I think the point he makes is that RL doesn't work as the world believes it to. RL is seen as the holy grail for AGI. He is saying that isn't the case, at least as of yet since RL algorithms don't generalize. For all other tasks, where RL can be used, other existing alternatives fare much better.
That's a little unfair to RL. Reinforcement Learning is great even outside of autonomous control. [It's become quite important in NLP, for example.] It should be seen as a valuable set of approaches in a toolbox, not a silver bullet.
> [It's become quite important in NLP, for example.]
[citation needed]
Maybe it's the specific NLP tasks I've been paying attention to (goal oriented dialog), but most of the RL for NLP work I've seen has not been super impressive.

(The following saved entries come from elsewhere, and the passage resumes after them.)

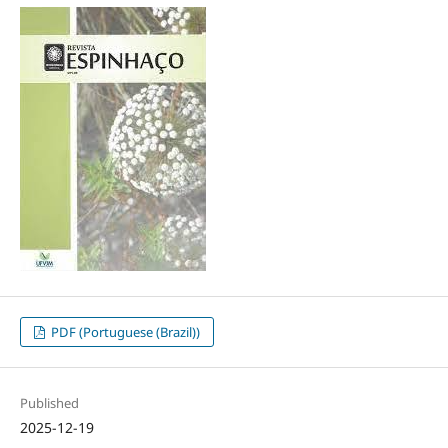
PDF (Portuguese (Brazil))
Published
2025-12-19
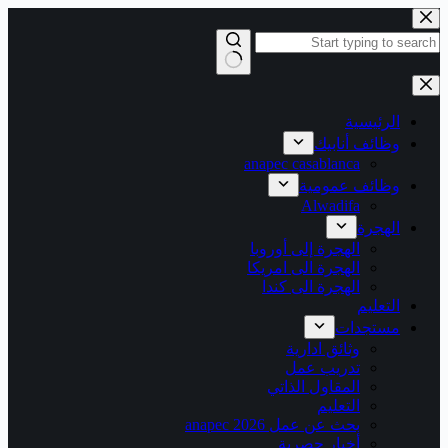
التجاوز
إلى
المحتوى
لا
توجد
نتائج
الرئيسية
وظائف أنابيك
anapec casablanca
وظائف عمومية
Alwadifa
الهجرة
الهجرة إلى أوروبا
الهجرة الى امريكا
الهجرة الى كندا
التعليم
مستجدات
وثائق ادارية
تدريب عمل
المقاول الذاتي
التعليم
بحث عن عمل 2026 anapec
أخبار حصرية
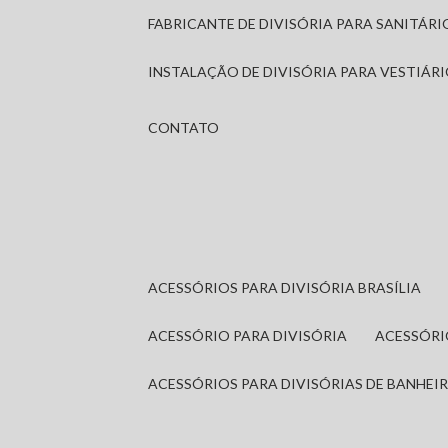
FABRICANTE DE DIVISÓRIA PARA SANITÁR
INSTALAÇÃO DE DIVISÓRIA PARA VESTIÁR
CONTATO
ACESSÓRIOS PARA DIVISÓRIA BRASÍLIA
ACESSÓRIO PARA DIVISÓRIA
ACESSÓR
ACESSÓRIOS PARA DIVISÓRIAS DE BANHEI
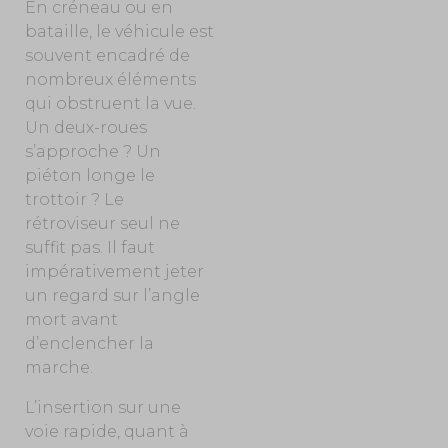
En créneau ou en
bataille, le véhicule est
souvent encadré de
nombreux éléments
qui obstruent la vue.
Un deux-roues
s’approche ? Un
piéton longe le
trottoir ? Le
rétroviseur seul ne
suffit pas. Il faut
impérativement jeter
un regard sur l’angle
mort avant
d’enclencher la
marche.
L’insertion sur une
voie rapide, quant à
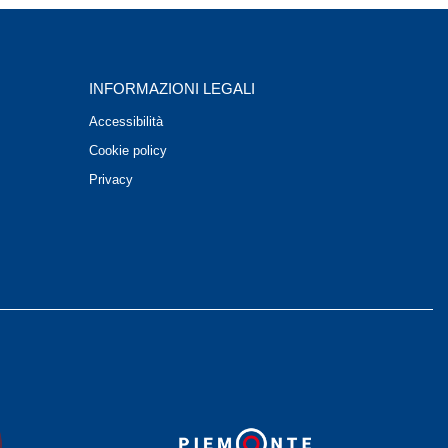
INFORMAZIONI LEGALI
Accessibilità
Cookie policy
Privacy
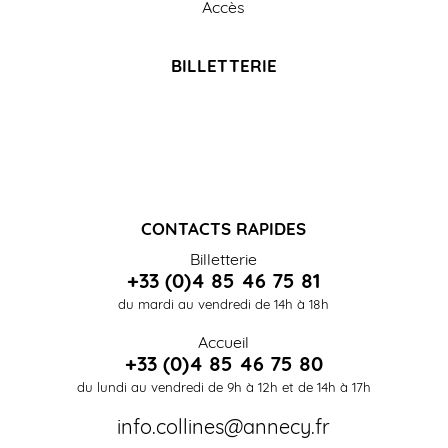
Accès
BILLETTERIE
CONTACTS RAPIDES
Billetterie
+33 (0)4 85 46 75 81
du mardi au vendredi de 14h à 18h
Accueil
+33 (0)4 85 46 75 80
du lundi au vendredi de 9h à 12h et de 14h à 17h
info.collines@annecy.fr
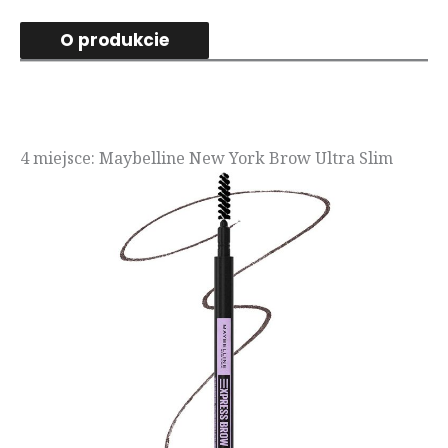
O produkcie
4 miejsce: Maybelline New York Brow Ultra Slim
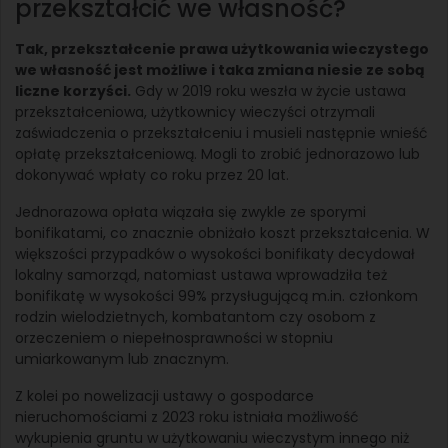
przekształcić we własność?
Tak, przekształcenie prawa użytkowania wieczystego
we własność jest możliwe i taka zmiana niesie ze sobą
liczne korzyści.
Gdy w 2019 roku weszła w życie ustawa
przekształceniowa, użytkownicy wieczyści otrzymali
zaświadczenia o przekształceniu i musieli następnie wnieść
opłatę przekształceniową. Mogli to zrobić jednorazowo lub
dokonywać wpłaty co roku przez 20 lat.
Jednorazowa opłata wiązała się zwykle ze sporymi
bonifikatami, co znacznie obniżało koszt przekształcenia. W
większości przypadków o wysokości bonifikaty decydował
lokalny samorząd, natomiast ustawa wprowadziła też
bonifikatę w wysokości 99% przysługującą m.in. członkom
rodzin wielodzietnych, kombatantom czy osobom z
orzeczeniem o niepełnosprawności w stopniu
umiarkowanym lub znacznym.
Z kolei po nowelizacji ustawy o gospodarce
nieruchomościami z 2023 roku istniała możliwość
wykupienia gruntu w użytkowaniu wieczystym innego niż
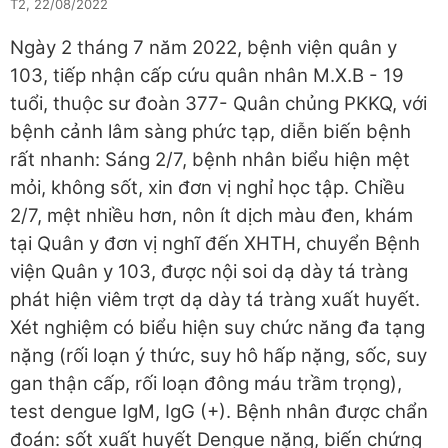
T2, 22/08/2022
Ngày 2 tháng 7 năm 2022, bệnh viện quân y
103, tiếp nhận cấp cứu quân nhân M.X.B - 19
tuổi, thuộc sư đoàn 377- Quân chủng PKKQ, với
bệnh cảnh lâm sàng phức tạp, diễn biến bệnh
rất nhanh: Sáng 2/7, bệnh nhân biểu hiện mệt
mỏi, không sốt, xin đơn vị nghỉ học tập. Chiều
2/7, mệt nhiều hơn, nôn ít dịch màu đen, khám
tại Quân y đơn vị nghĩ đến XHTH, chuyển Bệnh
viện Quân y 103, được nội soi dạ dày tá tràng
phát hiện viêm trợt dạ dày tá tràng xuất huyết.
Xét nghiệm có biểu hiện suy chức năng đa tạng
nặng (rối loạn ý thức, suy hô hấp nặng, sốc, suy
gan thận cấp, rối loạn đông máu trầm trọng),
test dengue IgM, IgG (+). Bệnh nhân được chẩn
đoán: sốt xuất huyết Dengue nặng, biến chứng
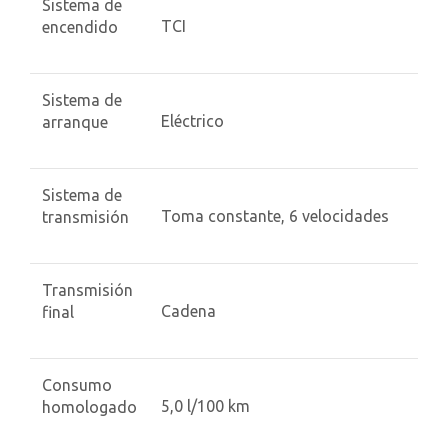
Sistema de
TCI
encendido
Sistema de
Eléctrico
arranque
Sistema de
Toma constante, 6 velocidades
transmisión
Transmisión
Cadena
final
Consumo
5,0 l/100 km
homologado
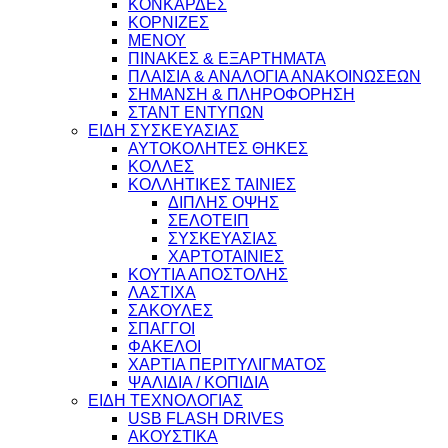
ΚΟΝΚΑΡΔΕΣ
ΚΟΡΝΙΖΕΣ
ΜΕΝΟΥ
ΠΙΝΑΚΕΣ & ΕΞΑΡΤΗΜΑΤΑ
ΠΛΑΙΣΙΑ & ΑΝΑΛΟΓΙΑ ΑΝΑΚΟΙΝΩΣΕΩΝ
ΣΗΜΑΝΣΗ & ΠΛΗΡΟΦΟΡΗΣΗ
ΣΤΑΝΤ ΕΝΤΥΠΩΝ
ΕΙΔΗ ΣΥΣΚΕΥΑΣΙΑΣ
ΑΥΤΟΚΟΛΗΤΕΣ ΘΗΚΕΣ
ΚΟΛΛΕΣ
ΚΟΛΛΗΤΙΚΕΣ ΤΑΙΝΙΕΣ
ΔΙΠΛΗΣ ΟΨΗΣ
ΣΕΛΟΤΕΙΠ
ΣΥΣΚΕΥΑΣΙΑΣ
ΧΑΡΤΟΤΑΙΝΙΕΣ
ΚΟΥΤΙΑ ΑΠΟΣΤΟΛΗΣ
ΛΑΣΤΙΧΑ
ΣΑΚΟΥΛΕΣ
ΣΠΑΓΓΟΙ
ΦΑΚΕΛΟΙ
ΧΑΡΤΙΑ ΠΕΡΙΤΥΛΙΓΜΑΤΟΣ
ΨΑΛΙΔΙΑ / ΚΟΠΙΔΙΑ
ΕΙΔΗ ΤΕΧΝΟΛΟΓΙΑΣ
USB FLASH DRIVES
ΑΚΟΥΣΤΙΚΑ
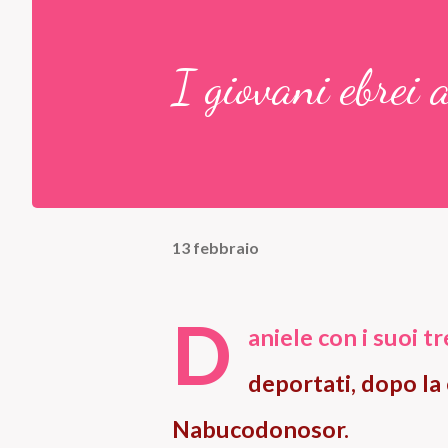
I giovani ebrei 
13 febbraio
D
aniele con i suoi t
deportati, dopo la
Nabucodonosor.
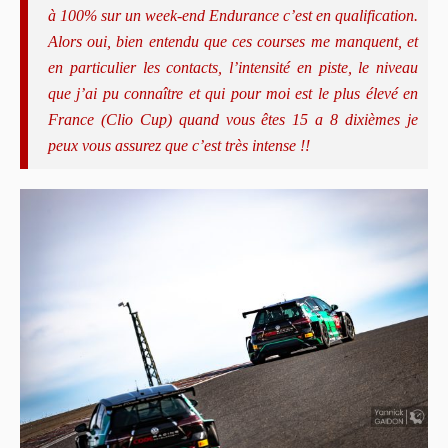
à 100% sur un week-end Endurance c’est en qualification.
Alors oui, bien entendu que ces courses me manquent, et
en particulier les contacts, l’intensité en piste, le niveau
que j’ai pu connaître et qui pour moi est le plus élevé en
France (Clio Cup) quand vous êtes 15 a 8 dixièmes je
peux vous assurez que c’est très intense !!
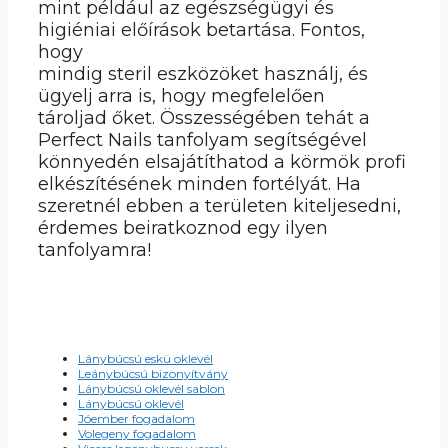
mint például az egészségügyi és
higiéniai előírások betartása. Fontos,
hogy
mindig steril eszközöket használj, és
ügyelj arra is, hogy megfelelően
tároljad őket. Összességében tehát a
Perfect Nails tanfolyam segítségével
könnyedén elsajátíthatod a körmök profi
elkészítésének minden fortélyát. Ha
szeretnél ebben a területen kiteljesedni,
érdemes beiratkoznod egy ilyen
tanfolyamra!
Lánybúcsú eskü oklevél
Leánybúcsú bizonyítvány
Lánybúcsú oklevél sablon
Lánybúcsú oklevél
Jóember fogadalom
Volegeny fogadalom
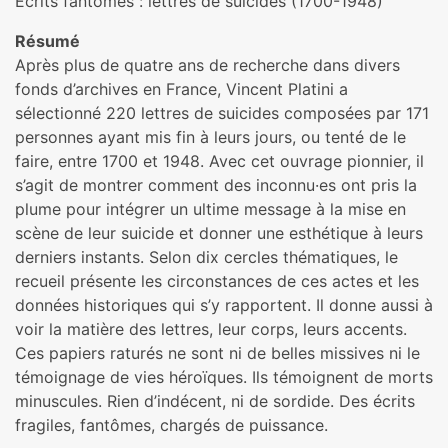
Écrits fantômes : lettres de suicides (1700-1948)
Résumé
Après plus de quatre ans de recherche dans divers
fonds d’archives en France, Vincent Platini a
sélectionné 220 lettres de suicides composées par 171
personnes ayant mis fin à leurs jours, ou tenté de le
faire, entre 1700 et 1948. Avec cet ouvrage pionnier, il
s’agit de montrer comment des inconnu·es ont pris la
plume pour intégrer un ultime message à la mise en
scène de leur suicide et donner une esthétique à leurs
derniers instants. Selon dix cercles thématiques, le
recueil présente les circonstances de ces actes et les
données historiques qui s’y rapportent. Il donne aussi à
voir la matière des lettres, leur corps, leurs accents.
Ces papiers raturés ne sont ni de belles missives ni le
témoignage de vies héroïques. Ils témoignent de morts
minuscules. Rien d’indécent, ni de sordide. Des écrits
fragiles, fantômes, chargés de puissance.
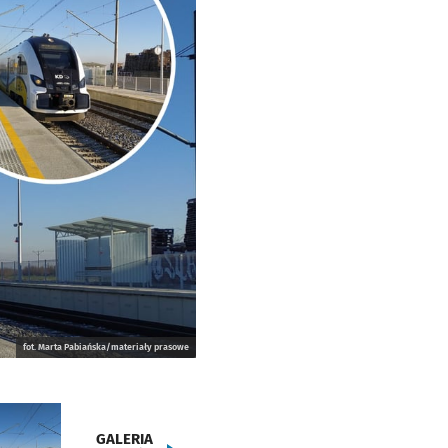
fot. Marta Pabiańska/materiały prasowe
GALERIA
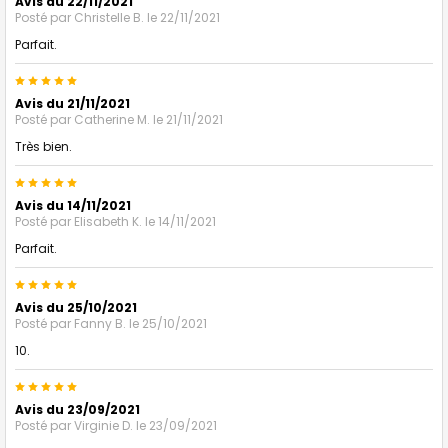
Avis du 22/11/2021
Posté par
Christelle B.
le 22/11/2021
Parfait.
5
Avis du 21/11/2021
Posté par
Catherine M.
le 21/11/2021
Très bien.
5
Avis du 14/11/2021
Posté par
Elisabeth K.
le 14/11/2021
Parfait.
5
Avis du 25/10/2021
Posté par
Fanny B.
le 25/10/2021
10.
5
Avis du 23/09/2021
Posté par
Virginie D.
le 23/09/2021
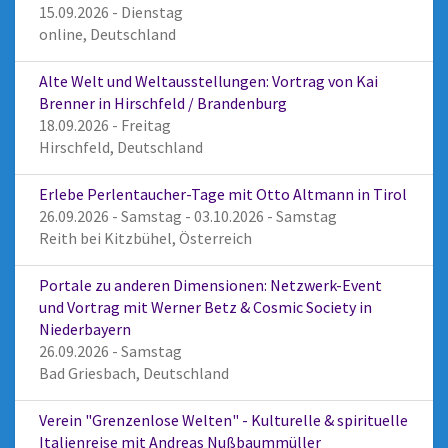
15.09.2026 - Dienstag
online, Deutschland
Alte Welt und Weltausstellungen: Vortrag von Kai
Brenner in Hirschfeld / Brandenburg
18.09.2026 - Freitag
Hirschfeld, Deutschland
Erlebe Perlentaucher-Tage mit Otto Altmann in Tirol
26.09.2026 - Samstag - 03.10.2026 - Samstag
Reith bei Kitzbühel, Österreich
Portale zu anderen Dimensionen: Netzwerk-Event
und Vortrag mit Werner Betz & Cosmic Society in
Niederbayern
26.09.2026 - Samstag
Bad Griesbach, Deutschland
Verein "Grenzenlose Welten" - Kulturelle & spirituelle
Italienreise mit Andreas Nußbaummüller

There's plenty of work applying RL techniques, it's just not actually useful for building real systems.
It's basically in the same state as the rest of this blog post where it's so horribly sample inefficient you're usually better off with supervised learning if you're paying annotators. Or you're doing REINFORCE for some proxy metric or simulator which you're probably over-fitting and not actually improving your system with.
The Alexa prize is basically the only situation where you're getting anywhere near enough RL rewards to be meaningful, because everywhere else the feedback is rare enough to not be helpful due to the sample inefficiency.
Which is why I disagree with the characterization that it's important. There's a lot of it, and it can squeeze a little bit of performance on whatever dataset you're looking at, but it's had nowhere near the impact of, say, word vectors or (Bi)LSTMs.